= Abhasvaras =

Class of deities in Hinduism and location in Buddhism

Abhasvaras (आभास्वर) is a term used in Buddhism to refer to a heaven and in Hinduism to refer to a class of deities.

==Buddhism==
In Buddhism, Abhasvaras is the name of a heaven. The words roots are Sanskrit (from "a" near to, towards + the verbal root "bhas" to shine upon, illuminate).

==Hinduism==
In Hinduism, abhasvaras refers to a class of deities featured in the Puranas. They are 64 in number, and described to be personifications of mental qualities, serving as the sovereigns of all varieties of spiritual and physical enlightenment.
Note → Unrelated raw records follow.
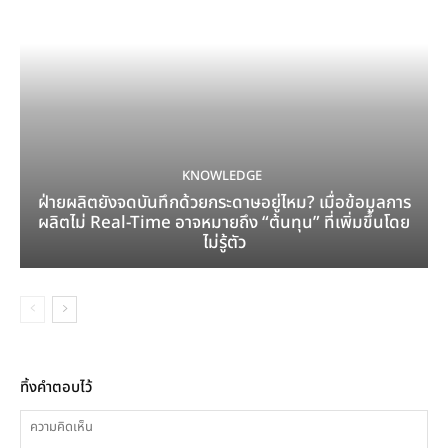
KNOWLEDGE
ฝ่ายผลิตยังจดบันทึกด้วยกระดาษอยู่ไหม? เมื่อข้อมูลการ
ผลิตไม่ Real-Time อาจหมายถึง “ต้นทุน” ที่เพิ่มขึ้นโดย
ไม่รู้ตัว
ทิ้งคำตอบไว้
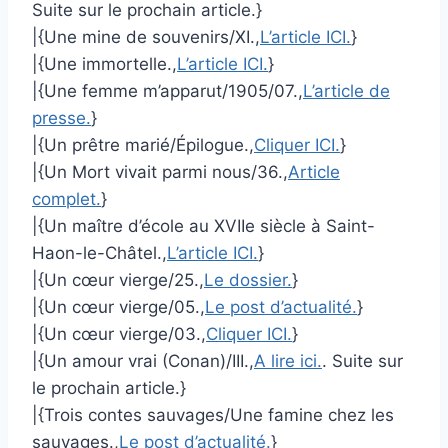
Suite sur le prochain article.}
|{Une mine de souvenirs/XI.,
L’article ICI.
}
|{Une immortelle.,
L’article ICI.
}
|{Une femme m’apparut/1905/07.,
L’article de
presse.
}
|{Un prêtre marié/Épilogue.,
Cliquer ICI.
}
|{Un Mort vivait parmi nous/36.,
Article
complet.
}
|{Un maître d’école au XVIIe siècle à Saint-
Haon-le-Châtel.,
L’article ICI.
}
|{Un cœur vierge/25.,
Le dossier.
}
|{Un cœur vierge/05.,
Le post d’actualité.
}
|{Un cœur vierge/03.,
Cliquer ICI.
}
|{Un amour vrai (Conan)/III.,
A lire ici.
. Suite sur
le prochain article.}
|{Trois contes sauvages/Une famine chez les
sauvages.,
Le post d’actualité.
}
The twelve primary abhasvaras are:

- Ātmā
- Kāma
- Krodha
- Jñātā
- Jñāna
- Tapas
- Dama
- Dānta
- Mada
- Moha
- Śānti
- Sama

The abhasvaras are referred to as one of the nine gana deities: adityas, visvedevas, vasus, tushitas, abhasvaras, anilas, maharajikas, sadhyas, and the rudras. They are stated to be the attendants of deities such as Shiva, Ganesha, and Vayu, dwelling on Gaṇaparvata, located on Kailasha.